The resulting funding gap has prompted a proactive domestic response.

Finance Minister Dr Mwigulu Nchemba unveiled the plan in Parliament, outlining proposed amendments across a dozen sectors aimed at creating a sustainable revenue stream for the country’s most critical health needs.

“Under these new fiscal measures, 70 percent of the additional revenue generated will be allocated to the AIDS Trust Fund, while 30 percent will support the Universal Health Fund,” Dr Nchemba said.

Revenue sources expanded

To meet the ambitious target, the government will increase excise duty on alcoholic beverages—adding Sh20 per litre on beer, Sh30 per litre on wine, and Sh50 per litre on spirits.

Excise duty on electronic communication services will also rise slightly from 17 percent to 17.5 percent.

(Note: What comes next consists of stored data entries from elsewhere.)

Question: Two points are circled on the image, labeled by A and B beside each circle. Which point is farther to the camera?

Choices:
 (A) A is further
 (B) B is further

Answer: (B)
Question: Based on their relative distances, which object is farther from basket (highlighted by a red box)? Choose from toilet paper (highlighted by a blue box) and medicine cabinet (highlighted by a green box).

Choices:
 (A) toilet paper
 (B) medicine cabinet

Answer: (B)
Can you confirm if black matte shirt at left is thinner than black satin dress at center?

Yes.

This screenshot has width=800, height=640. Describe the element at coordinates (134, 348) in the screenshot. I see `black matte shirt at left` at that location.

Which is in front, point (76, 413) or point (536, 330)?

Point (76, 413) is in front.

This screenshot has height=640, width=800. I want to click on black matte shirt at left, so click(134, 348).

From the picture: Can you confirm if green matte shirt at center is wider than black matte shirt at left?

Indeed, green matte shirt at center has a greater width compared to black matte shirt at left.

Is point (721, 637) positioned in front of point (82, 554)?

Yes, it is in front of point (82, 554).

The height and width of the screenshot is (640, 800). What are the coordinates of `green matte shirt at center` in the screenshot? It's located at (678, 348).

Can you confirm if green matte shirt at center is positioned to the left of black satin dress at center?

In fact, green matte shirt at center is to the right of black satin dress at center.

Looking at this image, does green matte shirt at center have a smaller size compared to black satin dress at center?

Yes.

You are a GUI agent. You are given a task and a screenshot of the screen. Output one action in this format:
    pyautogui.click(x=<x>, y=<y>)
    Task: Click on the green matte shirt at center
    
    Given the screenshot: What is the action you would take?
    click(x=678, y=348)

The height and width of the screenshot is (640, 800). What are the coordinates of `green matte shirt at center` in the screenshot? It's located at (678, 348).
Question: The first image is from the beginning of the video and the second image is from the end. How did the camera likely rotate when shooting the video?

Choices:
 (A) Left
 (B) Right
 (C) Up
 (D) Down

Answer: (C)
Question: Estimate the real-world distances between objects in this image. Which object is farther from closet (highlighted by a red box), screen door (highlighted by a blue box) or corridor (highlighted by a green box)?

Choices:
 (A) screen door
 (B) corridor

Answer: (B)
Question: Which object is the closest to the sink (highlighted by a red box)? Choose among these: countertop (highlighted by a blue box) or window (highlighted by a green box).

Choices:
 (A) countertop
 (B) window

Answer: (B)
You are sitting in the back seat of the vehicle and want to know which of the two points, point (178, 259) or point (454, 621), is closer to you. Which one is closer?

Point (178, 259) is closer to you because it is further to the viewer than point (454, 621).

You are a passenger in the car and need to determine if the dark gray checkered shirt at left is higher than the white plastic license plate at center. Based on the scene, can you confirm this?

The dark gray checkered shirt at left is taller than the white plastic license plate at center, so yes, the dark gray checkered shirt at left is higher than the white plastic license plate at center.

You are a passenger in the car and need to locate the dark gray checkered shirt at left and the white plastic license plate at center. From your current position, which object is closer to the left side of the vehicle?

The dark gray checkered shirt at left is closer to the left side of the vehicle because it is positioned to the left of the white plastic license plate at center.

Additional revenue will be raised through new and increased levies in multiple areas: Sh10 per litre fuel levy on petrol, diesel, and kerosene, 0.1 percent levy on the gross market value of minerals, increased winning tax on sports betting (from 10 percent to 15 percent), increased winning tax on land-based casinos (from 12 percent to 15 percent)

Vehicle and ticket levies introduced

Furthermore, new levies will be introduced on imported vehicles and heavy machinery, varying based on engine capacity, alongside a Sh500 levy on train tickets and a Sh1,000 levy on air transportation tickets.

“To introduce levy on imported vehicles and heavy machinery as follows: Sh50, 000 for vehicle with engine capacity of 0cc to 1000cc; Sh100,000 for vehicle with engine capacity of 1001cc to 1500cc; Sh150,000 for vehicle with engine capacity of 1501cc to 2500cc; Sh200,000 for vehicle with engine capacity of 2501cc and Above; Sh250,000  for machinery (excavators, bulldozers, fork lifts),” he said.

Passengers will also see a modest rise in transport costs, with a Sh500 levy on train tickets and a Sh1,000 levy on air travel tickets.

These new and adjusted tax measures, Dr Nchemba noted, are designed to build resilience in the country’s health financing, ensuring that critical programmes remain operational despite external funding challenges.